# [Work to complete]
Copy exactly. Begin with the line that contains "Пилка для ногтей PNB" and stop after the last line of the records.

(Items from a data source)
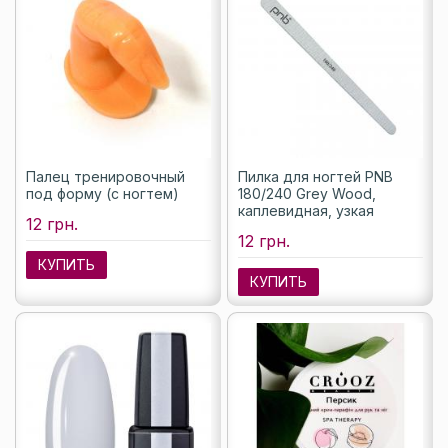
Палец тренировочный
Пилка для ногтей PNB
под форму (с ногтем)
180/240 Grey Wood,
каплевидная, узкая
12 грн.
12 грн.
КУПИТЬ
КУПИТЬ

# [Answer to the exercise]
Пилка для ногтей PNB
под форму (с ногтем)
180/240 Grey Wood,
каплевидная, узкая
12 грн.
12 грн.
КУПИТЬ
КУПИТЬ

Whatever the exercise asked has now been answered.